Following is the exception while trying with verisign trial certificate:
Exception while importing the CSR reply in the store…:Error while importing the CSR reply. – Could not establish the certificate chain. Missing certificate for issuer ‘CN=VeriSign Trial Secure Server CA – G2, OU=Terms of use at https://www.verisign.com/cps/testca (c)09, OU=”For Test Purposes Only. No assurances.”, O=”VeriSign, Inc.”, C=US’
*To resolve this problem, firstly, double click on “CSRReply.cer” certificate which you have received from CA and saved on the local machine. This certificate contains the information as shown below:
* This certificate is issued by “Verisign Trial Secure Server CA – G2“. So, you need to import root/intermediate certificate for “Verisign Trial Secure Server CA – G2“ into “Certification Authorities trusted by Server” section. You can get these root/intermediate certificates from respective CA. Mostly, all the instructions (download locations) are explained in the CSR reply mail sent by CA.
* Once you have download the root/intermediate certifcate from the respective locations, save this certificate as “inter.cer” and double click this certificate for the details. Details are as follows:
* As this certificate is issued by “Verisign Trial Secure Server Root CA – G2“, you need to import root/intermediate certificates for “Verisign Trial Secure Server Root CA – G2” into “Certification Authorities trusted by Server” section.

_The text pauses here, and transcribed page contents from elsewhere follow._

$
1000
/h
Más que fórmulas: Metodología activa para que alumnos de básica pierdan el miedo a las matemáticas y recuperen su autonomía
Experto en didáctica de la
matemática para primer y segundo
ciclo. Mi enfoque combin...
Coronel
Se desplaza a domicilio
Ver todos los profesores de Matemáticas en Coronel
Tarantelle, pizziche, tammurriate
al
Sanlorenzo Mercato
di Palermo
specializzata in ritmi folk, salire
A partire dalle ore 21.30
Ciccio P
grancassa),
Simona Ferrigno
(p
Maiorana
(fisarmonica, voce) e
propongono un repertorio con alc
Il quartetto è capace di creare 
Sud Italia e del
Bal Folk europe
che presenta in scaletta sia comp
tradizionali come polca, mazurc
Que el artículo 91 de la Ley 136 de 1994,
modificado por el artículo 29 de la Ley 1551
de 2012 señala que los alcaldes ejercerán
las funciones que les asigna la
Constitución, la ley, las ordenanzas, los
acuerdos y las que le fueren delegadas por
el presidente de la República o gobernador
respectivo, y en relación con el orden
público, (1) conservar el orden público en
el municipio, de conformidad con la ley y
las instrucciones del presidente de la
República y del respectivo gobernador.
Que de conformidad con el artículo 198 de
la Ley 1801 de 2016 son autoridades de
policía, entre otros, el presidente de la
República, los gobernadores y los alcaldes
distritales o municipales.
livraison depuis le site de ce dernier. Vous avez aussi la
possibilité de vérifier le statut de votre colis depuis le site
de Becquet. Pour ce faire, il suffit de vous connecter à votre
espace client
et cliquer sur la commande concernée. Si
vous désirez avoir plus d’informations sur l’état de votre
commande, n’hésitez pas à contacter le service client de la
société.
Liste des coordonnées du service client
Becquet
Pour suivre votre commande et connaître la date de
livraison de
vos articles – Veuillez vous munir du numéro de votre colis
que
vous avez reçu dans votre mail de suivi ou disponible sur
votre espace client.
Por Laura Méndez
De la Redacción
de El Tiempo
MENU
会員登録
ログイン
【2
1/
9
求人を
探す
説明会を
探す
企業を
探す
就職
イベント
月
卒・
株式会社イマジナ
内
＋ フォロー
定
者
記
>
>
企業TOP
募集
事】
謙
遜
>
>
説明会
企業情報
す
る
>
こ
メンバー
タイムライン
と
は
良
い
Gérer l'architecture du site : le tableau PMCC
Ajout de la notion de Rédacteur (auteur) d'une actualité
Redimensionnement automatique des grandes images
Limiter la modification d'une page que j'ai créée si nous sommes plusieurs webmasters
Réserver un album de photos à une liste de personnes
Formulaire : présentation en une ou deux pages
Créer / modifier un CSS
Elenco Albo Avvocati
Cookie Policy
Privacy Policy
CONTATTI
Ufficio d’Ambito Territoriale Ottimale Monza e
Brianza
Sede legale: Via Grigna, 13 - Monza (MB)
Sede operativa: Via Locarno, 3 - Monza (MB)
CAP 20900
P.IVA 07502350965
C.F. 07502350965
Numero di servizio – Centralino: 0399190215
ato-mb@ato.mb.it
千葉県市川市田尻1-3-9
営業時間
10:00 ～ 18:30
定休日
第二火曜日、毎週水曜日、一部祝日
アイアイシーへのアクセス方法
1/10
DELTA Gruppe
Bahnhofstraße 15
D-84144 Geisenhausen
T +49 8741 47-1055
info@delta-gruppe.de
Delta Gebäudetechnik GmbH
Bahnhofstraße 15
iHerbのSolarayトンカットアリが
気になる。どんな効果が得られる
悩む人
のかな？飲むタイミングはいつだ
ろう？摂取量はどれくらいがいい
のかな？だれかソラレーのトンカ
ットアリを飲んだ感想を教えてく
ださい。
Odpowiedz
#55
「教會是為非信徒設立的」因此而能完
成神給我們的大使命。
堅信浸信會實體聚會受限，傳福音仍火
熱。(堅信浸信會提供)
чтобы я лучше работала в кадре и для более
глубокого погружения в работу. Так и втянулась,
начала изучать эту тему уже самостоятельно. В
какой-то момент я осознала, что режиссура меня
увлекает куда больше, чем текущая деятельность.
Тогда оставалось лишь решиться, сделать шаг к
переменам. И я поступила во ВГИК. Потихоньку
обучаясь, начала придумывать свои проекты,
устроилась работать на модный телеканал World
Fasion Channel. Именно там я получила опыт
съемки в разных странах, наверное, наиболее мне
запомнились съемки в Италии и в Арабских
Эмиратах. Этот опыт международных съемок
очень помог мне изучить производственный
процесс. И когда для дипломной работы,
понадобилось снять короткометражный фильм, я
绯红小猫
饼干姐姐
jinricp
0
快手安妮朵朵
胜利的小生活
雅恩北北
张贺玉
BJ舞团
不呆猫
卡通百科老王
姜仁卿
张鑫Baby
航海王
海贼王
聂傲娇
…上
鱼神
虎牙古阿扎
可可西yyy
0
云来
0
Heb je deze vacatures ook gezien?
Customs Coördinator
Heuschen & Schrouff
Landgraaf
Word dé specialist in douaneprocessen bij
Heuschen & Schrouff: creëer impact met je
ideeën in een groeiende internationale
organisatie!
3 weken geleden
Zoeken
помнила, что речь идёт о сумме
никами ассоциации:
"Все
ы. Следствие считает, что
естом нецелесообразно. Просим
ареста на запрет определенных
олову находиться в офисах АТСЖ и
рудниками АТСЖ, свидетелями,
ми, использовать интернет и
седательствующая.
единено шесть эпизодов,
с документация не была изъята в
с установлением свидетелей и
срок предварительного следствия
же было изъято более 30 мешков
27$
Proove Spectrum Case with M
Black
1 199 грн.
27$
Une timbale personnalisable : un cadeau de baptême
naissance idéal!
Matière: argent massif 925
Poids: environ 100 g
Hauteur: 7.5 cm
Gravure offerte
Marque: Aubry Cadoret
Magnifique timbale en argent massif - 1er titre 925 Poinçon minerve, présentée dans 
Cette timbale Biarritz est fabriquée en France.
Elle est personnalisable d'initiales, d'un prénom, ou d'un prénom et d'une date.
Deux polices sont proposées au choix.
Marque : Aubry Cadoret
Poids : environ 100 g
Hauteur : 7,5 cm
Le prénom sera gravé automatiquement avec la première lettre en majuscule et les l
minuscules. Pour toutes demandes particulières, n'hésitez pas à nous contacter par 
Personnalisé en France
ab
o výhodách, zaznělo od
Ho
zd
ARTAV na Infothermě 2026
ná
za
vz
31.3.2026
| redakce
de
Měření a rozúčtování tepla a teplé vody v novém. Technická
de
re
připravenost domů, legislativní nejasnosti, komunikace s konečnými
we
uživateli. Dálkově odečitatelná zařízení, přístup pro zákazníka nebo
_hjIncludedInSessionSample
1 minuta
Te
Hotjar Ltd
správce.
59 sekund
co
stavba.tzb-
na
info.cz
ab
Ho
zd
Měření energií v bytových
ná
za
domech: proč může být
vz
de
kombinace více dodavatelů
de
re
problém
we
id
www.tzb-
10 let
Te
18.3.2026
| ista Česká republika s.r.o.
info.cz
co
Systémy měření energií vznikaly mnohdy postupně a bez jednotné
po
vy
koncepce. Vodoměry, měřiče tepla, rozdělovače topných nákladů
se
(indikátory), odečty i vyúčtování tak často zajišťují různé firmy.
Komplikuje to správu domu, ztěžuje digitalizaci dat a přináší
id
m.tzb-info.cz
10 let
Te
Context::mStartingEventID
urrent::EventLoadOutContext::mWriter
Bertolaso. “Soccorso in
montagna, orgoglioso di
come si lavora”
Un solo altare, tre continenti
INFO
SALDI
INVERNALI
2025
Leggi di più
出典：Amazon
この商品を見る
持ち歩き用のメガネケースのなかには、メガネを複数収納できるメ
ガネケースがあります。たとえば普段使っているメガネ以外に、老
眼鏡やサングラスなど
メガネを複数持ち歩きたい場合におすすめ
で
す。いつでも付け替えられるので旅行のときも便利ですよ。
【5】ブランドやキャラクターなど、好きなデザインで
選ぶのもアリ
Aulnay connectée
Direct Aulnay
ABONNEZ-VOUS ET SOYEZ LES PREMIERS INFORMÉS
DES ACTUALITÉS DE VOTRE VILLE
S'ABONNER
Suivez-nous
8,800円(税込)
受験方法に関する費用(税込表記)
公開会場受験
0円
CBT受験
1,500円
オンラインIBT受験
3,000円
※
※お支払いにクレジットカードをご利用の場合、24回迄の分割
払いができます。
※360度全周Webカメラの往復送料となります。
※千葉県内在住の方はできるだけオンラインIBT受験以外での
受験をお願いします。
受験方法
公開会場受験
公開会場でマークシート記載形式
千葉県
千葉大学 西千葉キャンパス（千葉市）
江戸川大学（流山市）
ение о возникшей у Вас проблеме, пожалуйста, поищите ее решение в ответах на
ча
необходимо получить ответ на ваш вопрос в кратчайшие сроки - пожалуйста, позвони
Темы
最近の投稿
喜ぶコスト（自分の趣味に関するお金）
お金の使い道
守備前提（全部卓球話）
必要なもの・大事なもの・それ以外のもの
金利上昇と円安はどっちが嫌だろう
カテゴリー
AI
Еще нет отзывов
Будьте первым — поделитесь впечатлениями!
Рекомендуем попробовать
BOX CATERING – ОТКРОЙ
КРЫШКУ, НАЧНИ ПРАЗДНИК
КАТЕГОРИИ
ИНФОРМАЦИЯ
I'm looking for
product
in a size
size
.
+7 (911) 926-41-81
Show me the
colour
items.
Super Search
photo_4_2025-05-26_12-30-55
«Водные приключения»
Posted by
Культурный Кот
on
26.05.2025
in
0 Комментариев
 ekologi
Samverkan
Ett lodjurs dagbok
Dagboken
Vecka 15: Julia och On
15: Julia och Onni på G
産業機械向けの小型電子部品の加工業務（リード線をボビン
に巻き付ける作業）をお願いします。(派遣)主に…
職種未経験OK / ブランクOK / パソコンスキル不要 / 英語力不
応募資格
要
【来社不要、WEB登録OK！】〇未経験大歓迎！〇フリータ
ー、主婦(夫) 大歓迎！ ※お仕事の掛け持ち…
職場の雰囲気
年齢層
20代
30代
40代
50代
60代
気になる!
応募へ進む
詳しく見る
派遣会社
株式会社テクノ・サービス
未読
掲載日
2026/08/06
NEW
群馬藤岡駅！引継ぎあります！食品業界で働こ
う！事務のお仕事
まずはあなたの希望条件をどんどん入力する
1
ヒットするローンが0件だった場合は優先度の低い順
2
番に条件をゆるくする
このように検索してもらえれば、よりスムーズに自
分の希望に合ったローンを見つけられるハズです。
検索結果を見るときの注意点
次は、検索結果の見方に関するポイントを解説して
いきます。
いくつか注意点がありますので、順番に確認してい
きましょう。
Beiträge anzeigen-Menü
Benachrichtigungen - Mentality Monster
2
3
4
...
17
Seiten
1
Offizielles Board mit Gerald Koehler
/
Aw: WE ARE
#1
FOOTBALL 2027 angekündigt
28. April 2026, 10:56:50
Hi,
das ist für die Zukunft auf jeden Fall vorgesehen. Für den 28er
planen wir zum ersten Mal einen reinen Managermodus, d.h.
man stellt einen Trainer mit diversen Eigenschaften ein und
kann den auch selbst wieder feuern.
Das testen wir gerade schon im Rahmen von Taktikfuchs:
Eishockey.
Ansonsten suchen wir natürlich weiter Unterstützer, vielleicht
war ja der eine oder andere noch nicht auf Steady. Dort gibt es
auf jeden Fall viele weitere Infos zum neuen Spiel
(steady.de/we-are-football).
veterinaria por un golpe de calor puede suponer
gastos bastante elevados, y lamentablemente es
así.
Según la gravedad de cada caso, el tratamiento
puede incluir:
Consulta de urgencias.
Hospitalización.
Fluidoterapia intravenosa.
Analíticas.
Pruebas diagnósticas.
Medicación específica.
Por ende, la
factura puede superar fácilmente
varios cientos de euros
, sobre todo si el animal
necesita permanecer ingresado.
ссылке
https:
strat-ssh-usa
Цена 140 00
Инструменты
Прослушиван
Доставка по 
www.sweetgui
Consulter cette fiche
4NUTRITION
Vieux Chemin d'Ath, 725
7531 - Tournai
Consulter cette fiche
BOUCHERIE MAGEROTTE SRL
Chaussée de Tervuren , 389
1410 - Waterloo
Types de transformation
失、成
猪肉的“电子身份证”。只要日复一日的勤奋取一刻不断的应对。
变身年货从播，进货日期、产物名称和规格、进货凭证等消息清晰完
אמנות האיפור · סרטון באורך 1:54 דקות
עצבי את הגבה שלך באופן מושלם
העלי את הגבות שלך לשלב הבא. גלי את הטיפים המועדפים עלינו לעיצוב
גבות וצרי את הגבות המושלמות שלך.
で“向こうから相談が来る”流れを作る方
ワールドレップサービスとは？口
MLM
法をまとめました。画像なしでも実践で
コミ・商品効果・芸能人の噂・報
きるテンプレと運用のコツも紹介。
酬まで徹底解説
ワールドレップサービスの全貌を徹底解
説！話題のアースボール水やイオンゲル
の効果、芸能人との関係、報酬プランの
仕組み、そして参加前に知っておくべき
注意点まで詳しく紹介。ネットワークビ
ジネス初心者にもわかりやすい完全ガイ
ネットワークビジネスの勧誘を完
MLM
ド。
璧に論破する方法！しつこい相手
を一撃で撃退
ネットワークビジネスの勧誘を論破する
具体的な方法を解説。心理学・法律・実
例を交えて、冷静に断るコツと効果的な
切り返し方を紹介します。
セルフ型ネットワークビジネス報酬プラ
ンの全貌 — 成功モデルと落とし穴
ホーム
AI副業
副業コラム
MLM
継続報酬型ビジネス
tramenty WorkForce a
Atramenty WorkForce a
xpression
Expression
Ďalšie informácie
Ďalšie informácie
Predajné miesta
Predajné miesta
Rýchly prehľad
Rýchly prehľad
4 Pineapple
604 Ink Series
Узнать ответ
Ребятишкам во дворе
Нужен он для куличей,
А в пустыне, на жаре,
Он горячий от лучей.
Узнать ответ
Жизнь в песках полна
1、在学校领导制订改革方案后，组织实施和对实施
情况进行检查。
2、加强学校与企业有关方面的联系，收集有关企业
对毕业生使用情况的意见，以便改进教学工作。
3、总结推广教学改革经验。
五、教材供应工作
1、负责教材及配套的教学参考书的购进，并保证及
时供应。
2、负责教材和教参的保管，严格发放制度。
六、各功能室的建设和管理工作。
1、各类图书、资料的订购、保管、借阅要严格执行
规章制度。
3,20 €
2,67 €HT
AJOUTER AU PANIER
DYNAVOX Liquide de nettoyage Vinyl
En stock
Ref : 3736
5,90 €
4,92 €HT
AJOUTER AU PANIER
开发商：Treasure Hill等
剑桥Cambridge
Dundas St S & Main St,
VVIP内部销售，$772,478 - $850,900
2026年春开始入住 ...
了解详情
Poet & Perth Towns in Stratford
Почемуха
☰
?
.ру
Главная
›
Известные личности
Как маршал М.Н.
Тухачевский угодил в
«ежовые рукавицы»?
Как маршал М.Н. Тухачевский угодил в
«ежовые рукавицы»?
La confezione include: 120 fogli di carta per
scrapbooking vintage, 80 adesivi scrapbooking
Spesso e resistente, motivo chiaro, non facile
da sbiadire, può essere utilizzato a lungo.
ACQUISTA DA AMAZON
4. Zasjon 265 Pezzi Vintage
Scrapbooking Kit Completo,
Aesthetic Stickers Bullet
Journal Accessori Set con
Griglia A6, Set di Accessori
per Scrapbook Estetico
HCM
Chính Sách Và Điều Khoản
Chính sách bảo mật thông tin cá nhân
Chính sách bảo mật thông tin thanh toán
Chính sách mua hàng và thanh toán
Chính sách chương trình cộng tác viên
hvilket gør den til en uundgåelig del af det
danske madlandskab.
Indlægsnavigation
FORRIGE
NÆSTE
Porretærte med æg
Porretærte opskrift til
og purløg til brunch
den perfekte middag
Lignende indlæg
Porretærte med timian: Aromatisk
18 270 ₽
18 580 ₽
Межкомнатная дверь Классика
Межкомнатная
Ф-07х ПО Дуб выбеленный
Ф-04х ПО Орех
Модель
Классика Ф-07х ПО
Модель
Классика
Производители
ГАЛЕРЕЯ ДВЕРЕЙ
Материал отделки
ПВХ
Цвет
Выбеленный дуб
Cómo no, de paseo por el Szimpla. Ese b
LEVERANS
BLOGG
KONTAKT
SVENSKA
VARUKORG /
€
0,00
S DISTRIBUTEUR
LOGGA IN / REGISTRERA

* Once you have download the Root CA certificate from repsective location, save this file as “RootCA.cer” and double click this certificate to view the details. Details are as follows:
* This indicates clearly that the “issued by” and “issued to” are same. This conclude that the chain completes if you have the above specified two root/intermediate certificates in the Pramati Server’s trusted store. To import these files, click on “Add” button under “Certification Authorities trusted by Server” section and browse for files and click “import” button to import the intermediate certificates.
* Once you have imported these files under “Certification Authorities trusted by Server” section, import CSRReply, by clicking on alias (samplecert) name and browse for the CSRReply.cer file under “Certificate Signing Request Reply” section and click “Import“.